Exercise description:
Your answer must hold only the lines below from the line containing "info@startaprodukter.se (722, 999)" through the line containing "Power It (327, 845)", each reproduced exactly.

Entries provided:
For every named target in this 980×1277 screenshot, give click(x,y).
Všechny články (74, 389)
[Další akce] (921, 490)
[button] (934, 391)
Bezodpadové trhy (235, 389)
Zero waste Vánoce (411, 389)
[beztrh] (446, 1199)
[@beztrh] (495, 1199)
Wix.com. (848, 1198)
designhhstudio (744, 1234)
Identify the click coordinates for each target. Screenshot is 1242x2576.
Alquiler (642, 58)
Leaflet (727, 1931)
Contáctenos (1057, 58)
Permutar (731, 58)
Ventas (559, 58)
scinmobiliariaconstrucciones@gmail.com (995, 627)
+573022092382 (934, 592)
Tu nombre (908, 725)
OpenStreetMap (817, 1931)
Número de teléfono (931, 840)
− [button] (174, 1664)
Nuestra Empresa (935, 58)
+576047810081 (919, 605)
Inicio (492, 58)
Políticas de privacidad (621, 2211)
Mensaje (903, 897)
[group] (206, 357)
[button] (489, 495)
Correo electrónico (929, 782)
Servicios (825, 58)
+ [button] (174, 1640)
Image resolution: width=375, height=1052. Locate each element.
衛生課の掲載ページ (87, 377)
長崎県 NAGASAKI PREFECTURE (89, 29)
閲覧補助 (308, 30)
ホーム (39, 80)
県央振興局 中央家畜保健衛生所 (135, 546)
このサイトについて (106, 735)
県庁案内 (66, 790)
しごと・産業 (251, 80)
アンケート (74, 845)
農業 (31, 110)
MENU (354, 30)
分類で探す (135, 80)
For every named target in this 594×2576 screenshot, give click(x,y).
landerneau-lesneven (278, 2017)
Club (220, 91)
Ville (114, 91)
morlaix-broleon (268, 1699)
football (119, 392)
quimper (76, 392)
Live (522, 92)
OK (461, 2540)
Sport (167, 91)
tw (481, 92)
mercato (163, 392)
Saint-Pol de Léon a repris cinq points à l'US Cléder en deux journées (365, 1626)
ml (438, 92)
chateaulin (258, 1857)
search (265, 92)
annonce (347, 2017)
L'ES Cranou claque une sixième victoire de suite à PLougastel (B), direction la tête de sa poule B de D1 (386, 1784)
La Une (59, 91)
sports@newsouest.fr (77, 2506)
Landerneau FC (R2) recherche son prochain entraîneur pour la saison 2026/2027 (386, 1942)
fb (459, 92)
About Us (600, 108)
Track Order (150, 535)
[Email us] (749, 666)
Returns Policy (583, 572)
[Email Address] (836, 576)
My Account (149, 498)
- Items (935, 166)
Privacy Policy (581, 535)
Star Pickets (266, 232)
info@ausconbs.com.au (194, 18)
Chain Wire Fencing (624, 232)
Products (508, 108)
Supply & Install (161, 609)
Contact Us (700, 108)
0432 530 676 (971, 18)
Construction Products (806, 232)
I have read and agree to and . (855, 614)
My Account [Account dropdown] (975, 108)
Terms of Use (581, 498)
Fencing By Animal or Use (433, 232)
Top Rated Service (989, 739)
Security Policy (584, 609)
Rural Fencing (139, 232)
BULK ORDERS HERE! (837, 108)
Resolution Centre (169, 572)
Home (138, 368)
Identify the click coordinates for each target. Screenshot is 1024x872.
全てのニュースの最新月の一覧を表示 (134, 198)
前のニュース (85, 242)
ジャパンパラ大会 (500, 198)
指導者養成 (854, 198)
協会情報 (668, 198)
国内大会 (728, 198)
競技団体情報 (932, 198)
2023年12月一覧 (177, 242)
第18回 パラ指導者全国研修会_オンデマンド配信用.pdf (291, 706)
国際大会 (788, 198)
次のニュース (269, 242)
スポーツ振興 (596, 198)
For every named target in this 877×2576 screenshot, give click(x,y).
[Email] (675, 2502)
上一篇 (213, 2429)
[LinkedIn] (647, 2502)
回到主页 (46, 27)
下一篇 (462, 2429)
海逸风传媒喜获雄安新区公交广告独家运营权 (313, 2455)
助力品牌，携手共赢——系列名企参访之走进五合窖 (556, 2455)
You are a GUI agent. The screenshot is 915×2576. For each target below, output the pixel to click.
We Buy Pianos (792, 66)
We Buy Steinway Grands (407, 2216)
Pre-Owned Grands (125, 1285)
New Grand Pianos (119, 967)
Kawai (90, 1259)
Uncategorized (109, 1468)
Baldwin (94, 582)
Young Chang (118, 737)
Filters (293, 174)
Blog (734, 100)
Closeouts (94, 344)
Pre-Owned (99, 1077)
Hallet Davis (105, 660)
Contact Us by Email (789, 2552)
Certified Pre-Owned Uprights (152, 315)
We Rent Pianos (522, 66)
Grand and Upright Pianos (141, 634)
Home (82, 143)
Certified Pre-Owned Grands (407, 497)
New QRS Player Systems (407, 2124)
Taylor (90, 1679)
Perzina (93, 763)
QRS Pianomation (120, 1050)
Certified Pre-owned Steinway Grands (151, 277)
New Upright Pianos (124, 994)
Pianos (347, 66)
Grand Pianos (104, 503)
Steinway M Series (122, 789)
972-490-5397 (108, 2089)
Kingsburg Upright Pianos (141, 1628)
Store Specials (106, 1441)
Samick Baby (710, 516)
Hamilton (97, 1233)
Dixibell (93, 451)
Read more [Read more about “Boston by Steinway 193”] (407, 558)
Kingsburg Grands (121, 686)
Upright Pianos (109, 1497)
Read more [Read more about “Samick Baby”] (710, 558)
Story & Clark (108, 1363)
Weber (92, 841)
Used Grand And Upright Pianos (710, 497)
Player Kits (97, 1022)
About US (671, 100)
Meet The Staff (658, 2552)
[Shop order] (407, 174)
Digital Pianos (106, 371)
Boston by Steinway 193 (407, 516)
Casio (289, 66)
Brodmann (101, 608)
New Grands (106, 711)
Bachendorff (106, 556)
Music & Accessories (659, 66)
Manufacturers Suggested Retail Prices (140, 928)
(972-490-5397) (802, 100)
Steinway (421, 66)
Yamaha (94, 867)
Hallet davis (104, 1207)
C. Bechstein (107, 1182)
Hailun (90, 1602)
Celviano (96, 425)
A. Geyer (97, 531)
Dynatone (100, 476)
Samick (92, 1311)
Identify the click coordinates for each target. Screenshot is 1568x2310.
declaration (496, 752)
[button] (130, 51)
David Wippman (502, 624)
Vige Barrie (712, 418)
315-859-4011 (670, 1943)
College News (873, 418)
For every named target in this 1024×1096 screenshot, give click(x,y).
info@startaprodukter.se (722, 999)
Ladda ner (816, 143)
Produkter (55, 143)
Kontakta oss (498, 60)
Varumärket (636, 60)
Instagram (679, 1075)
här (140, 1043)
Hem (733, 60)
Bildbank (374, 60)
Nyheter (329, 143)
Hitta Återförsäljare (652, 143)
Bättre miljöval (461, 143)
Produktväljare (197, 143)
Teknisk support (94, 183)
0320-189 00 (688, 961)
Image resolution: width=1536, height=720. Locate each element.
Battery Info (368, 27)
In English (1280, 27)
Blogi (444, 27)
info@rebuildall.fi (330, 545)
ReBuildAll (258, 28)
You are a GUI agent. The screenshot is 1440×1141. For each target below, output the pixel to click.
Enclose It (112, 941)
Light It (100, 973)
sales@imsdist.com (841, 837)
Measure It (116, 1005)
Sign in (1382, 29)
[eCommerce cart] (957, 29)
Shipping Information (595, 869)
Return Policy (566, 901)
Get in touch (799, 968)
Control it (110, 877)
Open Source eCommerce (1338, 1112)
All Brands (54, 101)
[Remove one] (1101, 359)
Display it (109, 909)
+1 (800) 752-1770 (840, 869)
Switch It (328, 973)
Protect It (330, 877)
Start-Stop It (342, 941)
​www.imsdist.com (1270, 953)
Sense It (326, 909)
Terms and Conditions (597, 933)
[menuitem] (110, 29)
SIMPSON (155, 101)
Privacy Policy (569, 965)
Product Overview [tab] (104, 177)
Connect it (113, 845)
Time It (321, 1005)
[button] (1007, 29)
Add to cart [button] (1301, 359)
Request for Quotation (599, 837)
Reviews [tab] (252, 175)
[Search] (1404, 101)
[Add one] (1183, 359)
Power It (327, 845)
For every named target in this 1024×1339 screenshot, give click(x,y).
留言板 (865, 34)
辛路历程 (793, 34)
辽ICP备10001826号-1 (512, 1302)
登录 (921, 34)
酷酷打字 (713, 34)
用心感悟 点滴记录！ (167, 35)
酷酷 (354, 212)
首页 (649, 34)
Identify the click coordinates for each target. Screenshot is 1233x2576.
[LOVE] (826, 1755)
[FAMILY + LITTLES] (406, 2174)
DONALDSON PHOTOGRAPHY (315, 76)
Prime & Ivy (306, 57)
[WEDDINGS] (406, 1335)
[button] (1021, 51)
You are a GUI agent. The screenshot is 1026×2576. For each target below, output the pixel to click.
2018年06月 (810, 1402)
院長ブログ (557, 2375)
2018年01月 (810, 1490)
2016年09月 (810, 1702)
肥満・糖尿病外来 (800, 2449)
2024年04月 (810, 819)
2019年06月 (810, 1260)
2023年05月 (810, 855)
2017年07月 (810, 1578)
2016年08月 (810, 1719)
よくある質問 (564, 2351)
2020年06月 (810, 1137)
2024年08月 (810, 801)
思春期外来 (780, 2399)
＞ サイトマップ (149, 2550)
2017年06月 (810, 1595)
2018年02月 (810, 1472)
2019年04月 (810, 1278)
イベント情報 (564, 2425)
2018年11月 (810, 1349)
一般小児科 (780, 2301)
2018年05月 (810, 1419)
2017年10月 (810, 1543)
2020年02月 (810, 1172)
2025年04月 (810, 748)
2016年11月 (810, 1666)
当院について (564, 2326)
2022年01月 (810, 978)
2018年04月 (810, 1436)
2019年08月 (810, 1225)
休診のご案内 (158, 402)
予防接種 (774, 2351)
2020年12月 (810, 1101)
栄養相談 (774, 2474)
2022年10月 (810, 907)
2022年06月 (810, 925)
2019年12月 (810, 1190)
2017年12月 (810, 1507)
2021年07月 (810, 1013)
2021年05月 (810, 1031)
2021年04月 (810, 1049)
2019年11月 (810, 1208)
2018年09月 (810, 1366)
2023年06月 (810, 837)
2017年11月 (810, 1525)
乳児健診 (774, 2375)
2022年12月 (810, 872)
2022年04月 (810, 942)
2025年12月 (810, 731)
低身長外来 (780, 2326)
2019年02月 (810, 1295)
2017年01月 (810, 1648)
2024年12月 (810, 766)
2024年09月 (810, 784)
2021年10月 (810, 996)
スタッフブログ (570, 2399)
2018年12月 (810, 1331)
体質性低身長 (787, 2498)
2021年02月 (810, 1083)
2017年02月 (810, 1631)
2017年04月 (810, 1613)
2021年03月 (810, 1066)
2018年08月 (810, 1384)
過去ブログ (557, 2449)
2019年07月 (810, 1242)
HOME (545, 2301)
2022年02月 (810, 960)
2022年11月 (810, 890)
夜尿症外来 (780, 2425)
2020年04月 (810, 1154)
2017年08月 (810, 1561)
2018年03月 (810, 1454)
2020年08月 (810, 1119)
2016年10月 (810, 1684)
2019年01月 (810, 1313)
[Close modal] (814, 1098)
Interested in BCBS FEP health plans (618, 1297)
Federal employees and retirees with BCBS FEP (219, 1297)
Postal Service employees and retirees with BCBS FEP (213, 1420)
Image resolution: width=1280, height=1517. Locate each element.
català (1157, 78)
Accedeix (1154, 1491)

Result of this exercise:
info@startaprodukter.se (722, 999)
Ladda ner (816, 143)
Produkter (55, 143)
Kontakta oss (498, 60)
Varumärket (636, 60)
Instagram (679, 1075)
här (140, 1043)
Hem (733, 60)
Bildbank (374, 60)
Nyheter (329, 143)
Hitta Återförsäljare (652, 143)
Bättre miljöval (461, 143)
Produktväljare (197, 143)
Teknisk support (94, 183)
0320-189 00 (688, 961)
Image resolution: width=1536, height=720. Locate each element.
Battery Info (368, 27)
In English (1280, 27)
Blogi (444, 27)
info@rebuildall.fi (330, 545)
ReBuildAll (258, 28)
You are a GUI agent. The screenshot is 1440×1141. For each target below, output the pixel to click.
Enclose It (112, 941)
Light It (100, 973)
sales@imsdist.com (841, 837)
Measure It (116, 1005)
Sign in (1382, 29)
[eCommerce cart] (957, 29)
Shipping Information (595, 869)
Return Policy (566, 901)
Get in touch (799, 968)
Control it (110, 877)
Open Source eCommerce (1338, 1112)
All Brands (54, 101)
[Remove one] (1101, 359)
Display it (109, 909)
+1 (800) 752-1770 (840, 869)
Switch It (328, 973)
Protect It (330, 877)
Start-Stop It (342, 941)
​www.imsdist.com (1270, 953)
Sense It (326, 909)
Terms and Conditions (597, 933)
[menuitem] (110, 29)
SIMPSON (155, 101)
Privacy Policy (569, 965)
Product Overview [tab] (104, 177)
Connect it (113, 845)
Time It (321, 1005)
[button] (1007, 29)
Add to cart [button] (1301, 359)
Request for Quotation (599, 837)
Reviews [tab] (252, 175)
[Search] (1404, 101)
[Add one] (1183, 359)
Power It (327, 845)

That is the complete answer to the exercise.